Static thinking_level settings work for simple applications. But for teams building production workflows at scale, the real savings come from dynamic routing, where each incoming request is evaluated and assigned the appropriate reasoning depth. This is where automation platforms like n8n become valuable.

Architecture diagram showing intelligent model routing that classifies incoming requests and assigns appropriate thinking_level settings — Intelligent routing classifies requests by complexity and assigns the optimal thinking_level

The pattern works like this: a lightweight classifier (running at minimal or low) evaluates the incoming prompt, tags it by complexity, and then routes it to the appropriate thinking level.
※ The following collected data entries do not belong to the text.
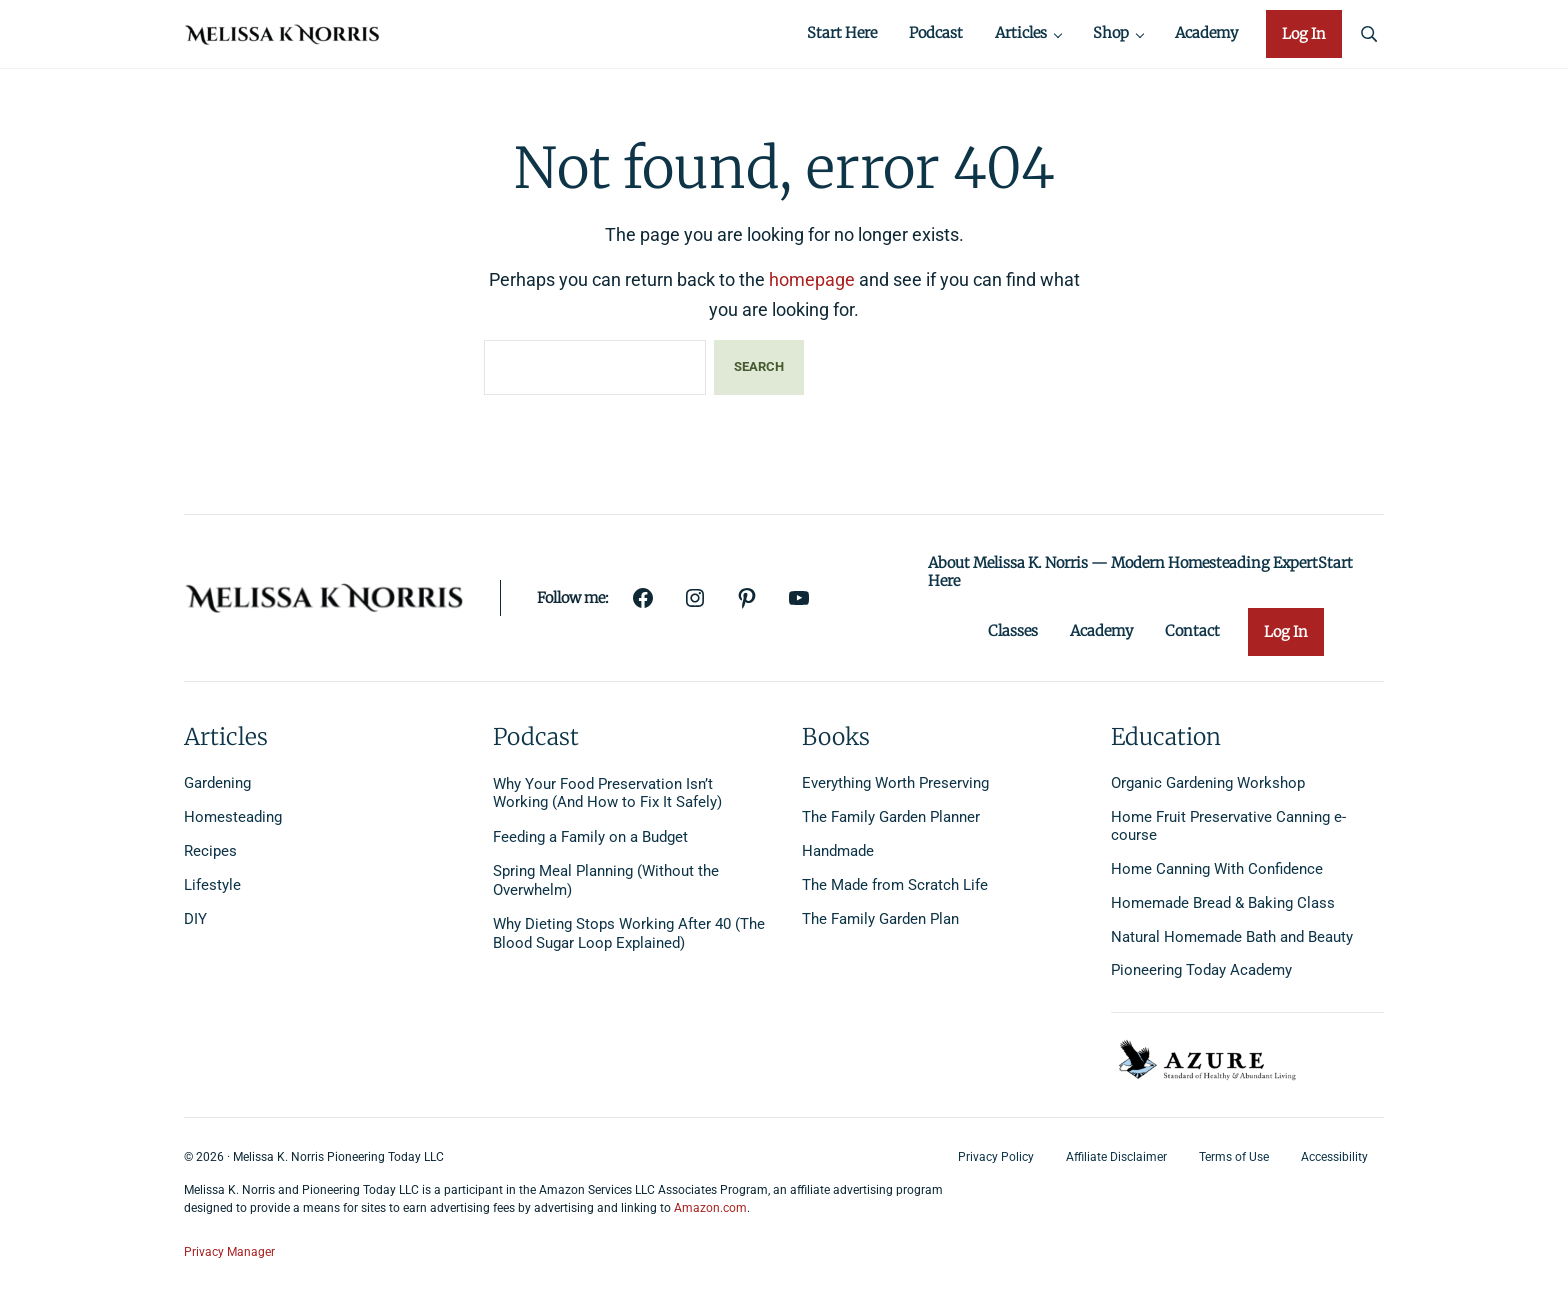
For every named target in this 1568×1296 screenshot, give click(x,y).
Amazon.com (710, 1209)
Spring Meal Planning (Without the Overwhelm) (606, 881)
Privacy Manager (229, 1252)
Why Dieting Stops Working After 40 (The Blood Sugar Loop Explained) (629, 934)
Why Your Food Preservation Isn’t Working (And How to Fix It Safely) (607, 793)
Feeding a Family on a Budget (590, 838)
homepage (812, 286)
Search (759, 373)
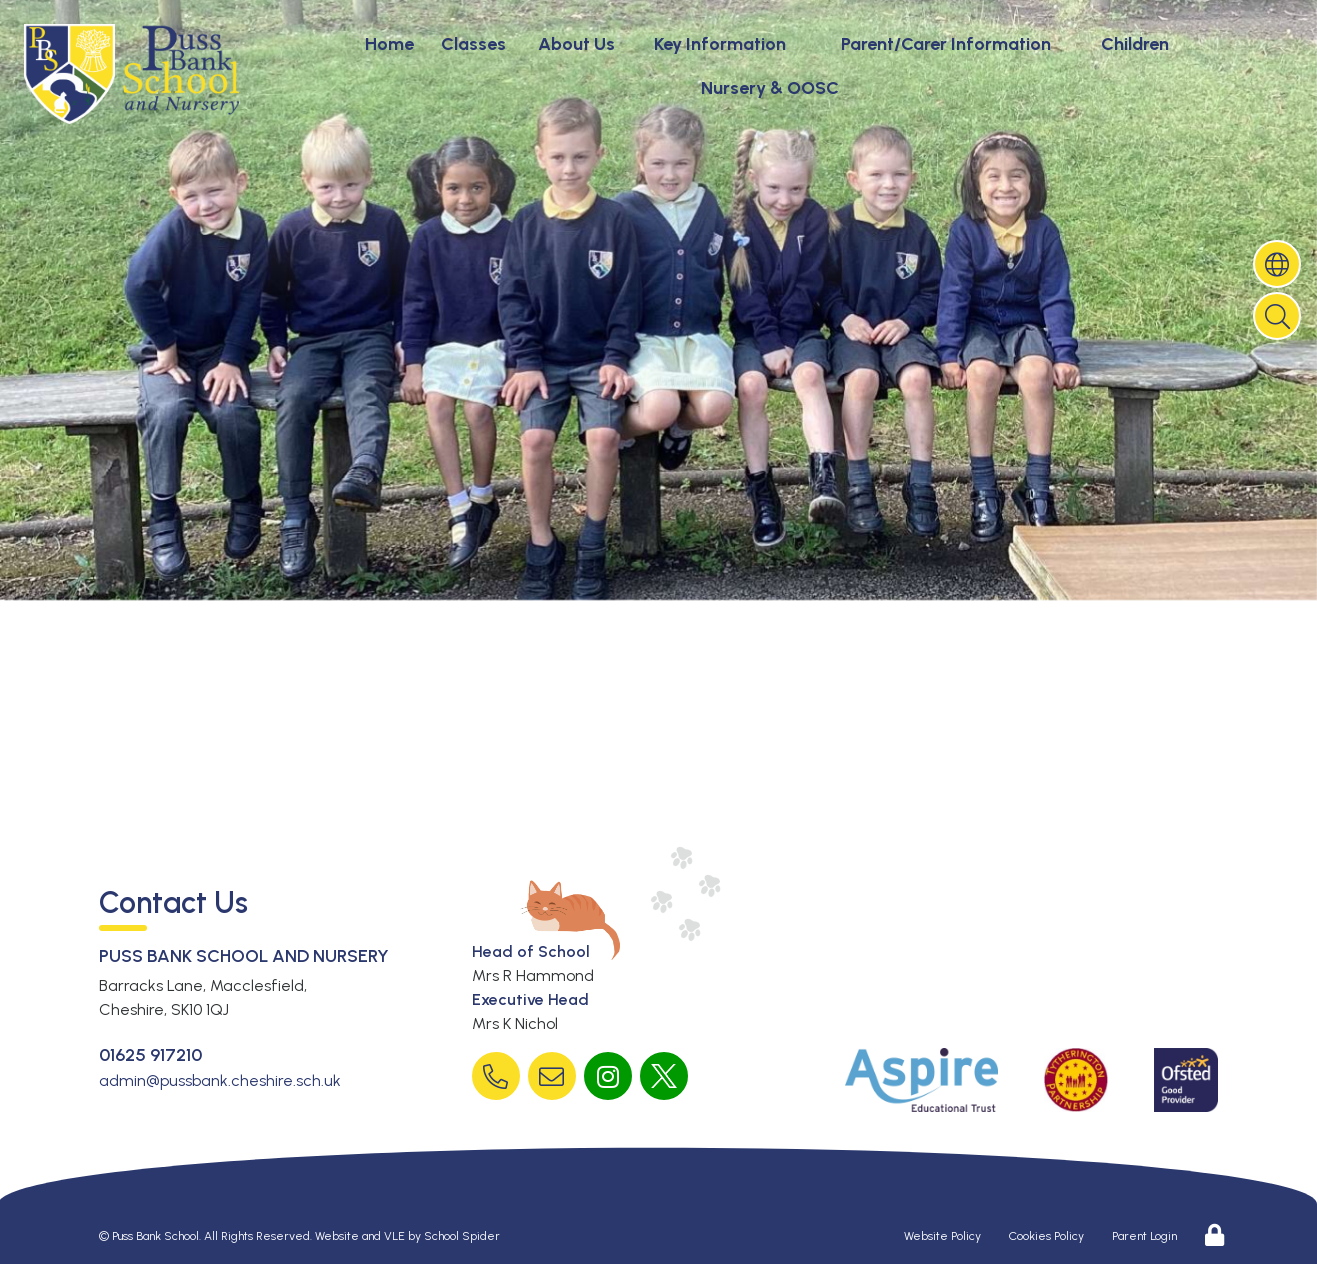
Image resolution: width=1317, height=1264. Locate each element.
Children (1135, 44)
A customer support triage workflow might use low for “What are your business hours?”, medium for “Compare pricing plans for a team of 20,” and high for “Debug this Python error in our production pipeline.” Many SMBs partner with n8n automation experts to build these routing layers, since the orchestration involves multiple conditional branches, fallback logic, and monitoring that goes beyond a simple API call.
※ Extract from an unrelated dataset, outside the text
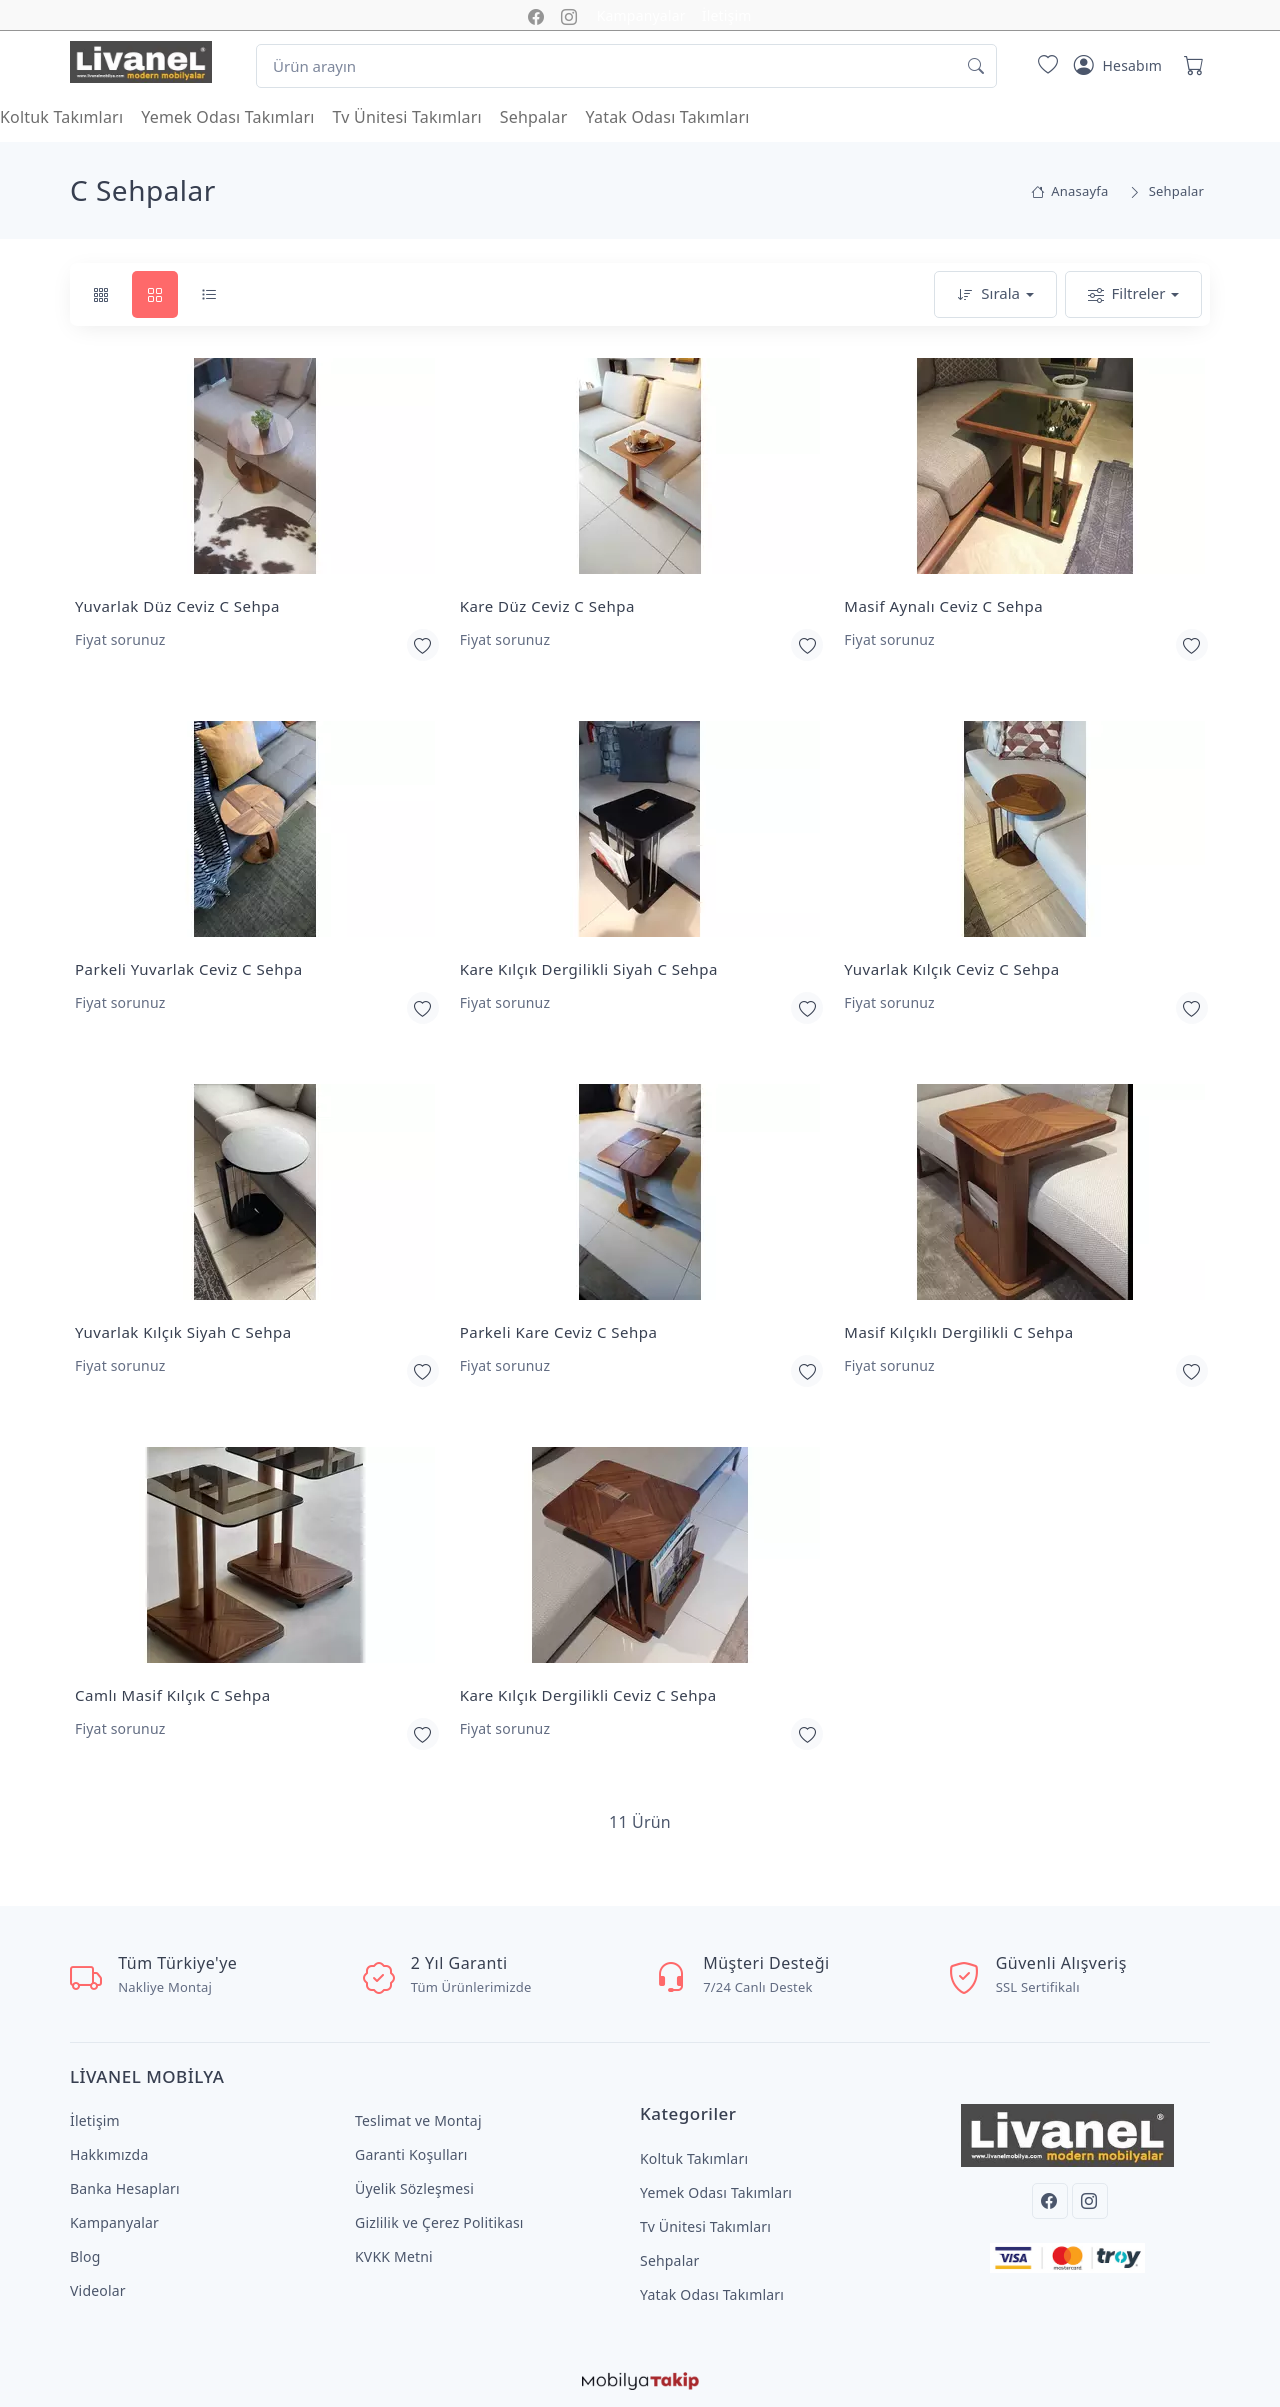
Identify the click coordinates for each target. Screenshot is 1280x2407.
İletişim (727, 15)
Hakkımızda (109, 2154)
A basic routing decision tree looks like this in pseudocode:

def route_thinking_level(prompt: str) -> str:
    """Classify prompt complexity and return optimal thinking_level."""
    
    # Quick heuristic check - runs at 'low' thinking
    classifier = client.models.generate_content(
        model="gemini-3-flash-preview",
        contents=f"Classify this task as 'simple', 'moderate', or 'complex': {prompt}",
        config=types.GenerateContentConfig(
            thinking_config=types.ThinkingConfig(thinking_level="low")
        ),
    )
    
    classification = classifier.text.strip().lower()
    
    routing_map = {
        "simple": "low",      # Fact lookup, classification, extraction
        "moderate": "medium", # Comparisons, multi-step analysis  
        "complex": "high",    # Coding, math, strategic reasoning
    }
    
    return routing_map.get(classification, "medium")
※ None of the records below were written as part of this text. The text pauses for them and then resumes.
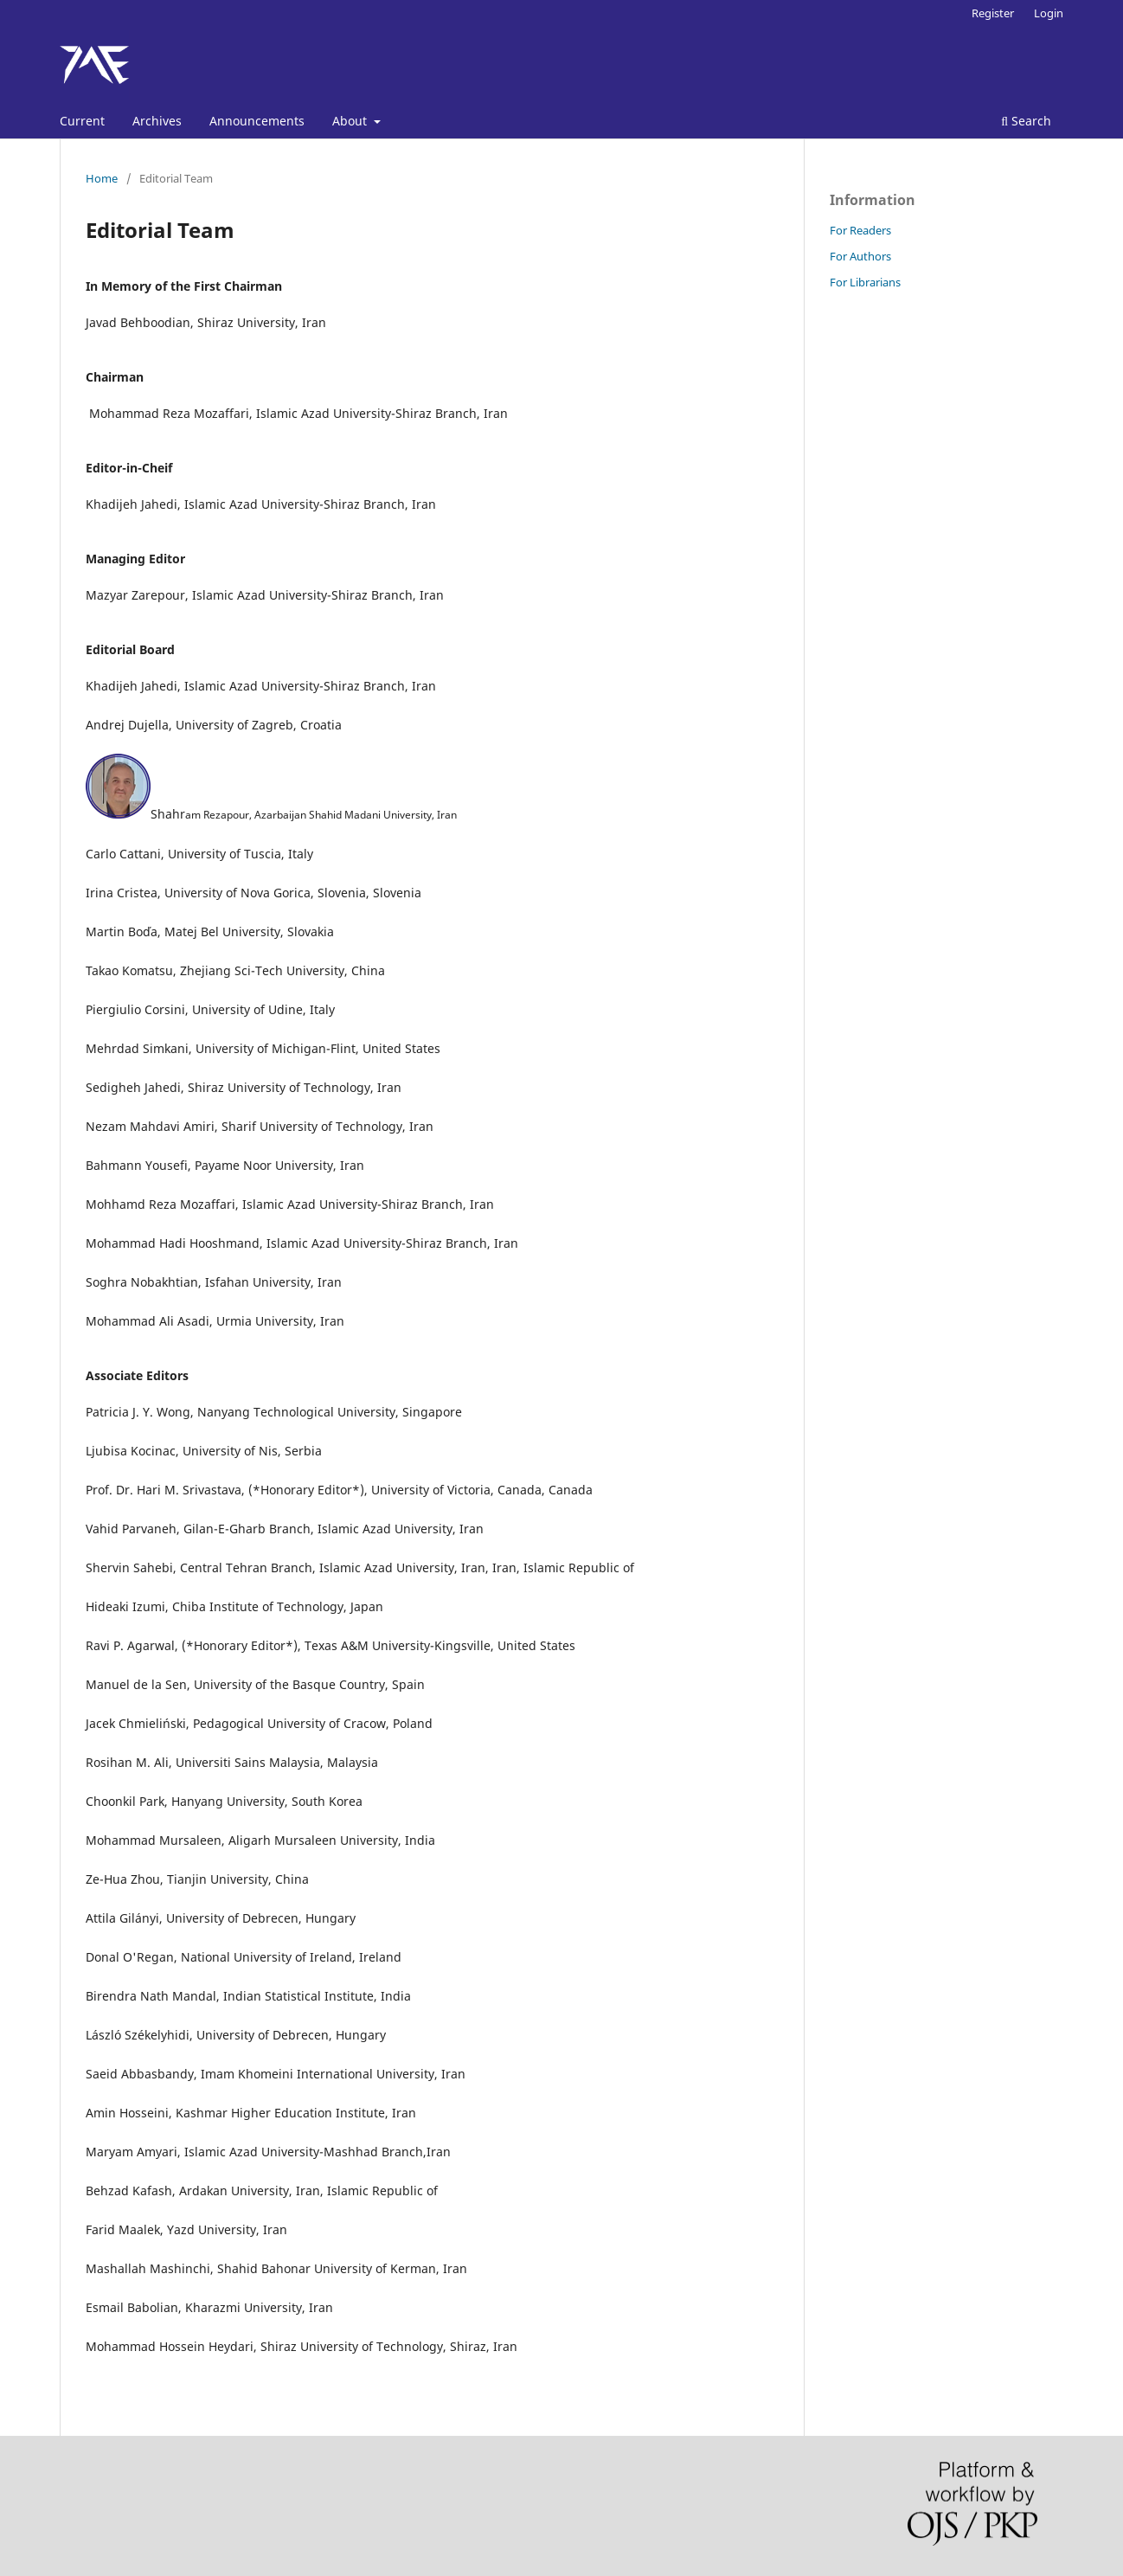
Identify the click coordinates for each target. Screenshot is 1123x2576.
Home (102, 178)
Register (993, 13)
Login (1048, 13)
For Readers (860, 230)
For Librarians (865, 282)
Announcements (257, 120)
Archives (157, 120)
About (351, 120)
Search (1026, 120)
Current (82, 120)
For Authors (860, 256)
Practical strategies to reduce costs right now

Audit your current token usage. Check response.usage_metadata.thoughts_token_count on your existing calls. If thinking tokens consistently outnumber output tokens by 5x or more on simple tasks, you’re overpaying.
Default to low for chat and instruction-following. Google’s own documentation recommends low for structured data extraction, summarization, and high-throughput applications. Reserve high for tasks that genuinely require multi-step reasoning.
Use medium as your safe middle ground. If you’re unsure about task complexity, medium provides balanced reasoning without the full token cost of high. It’s often sufficient for tasks like comparison, moderate analysis, and structured generation.
Consider Gemini 3 Flash over Pro for most workflows. Flash at $3.00/1M output tokens is 4x cheaper than Pro at $12.00/1M. For many tasks with medium thinking on Flash, quality is comparable to high thinking on Pro at a fraction of the cost.
Monitor thought signatures in multi-turn conversations. Gemini 3 returns encrypted thought signatures that must be passed back in subsequent turns. Missing signatures degrade reasoning quality, potentially forcing you to increase thinking levels to compensate, which increases costs.
Leverage the free tier for prototyping. Gemini 3 Flash offers a free tier with limited rate limits. Use it to benchmark different thinking levels against your task types before committing to paid usage patterns.

Key takeaways

The thinking_level parameter is one of the most impactful cost controls Google has added to the Gemini API. Every request defaults to high reasoning, which means every request generates the maximum number of thinking tokens possible for that prompt. For anything beyond complex problem-solving, that’s wasted spend. Set low for straightforward tasks like classification and extraction, medium for balanced reasoning, and reserve high for the tasks that genuinely demand it. Track your thinking token counts with usage_metadata.thoughts_token_count to verify the savings. For production workflows processing large volumes of diverse requests, build or integrate a routing layer that dynamically assigns the right thinking level to each task. That single optimization, applied consistently, can reduce your Gemini API costs substantially without degrading output quality where it counts.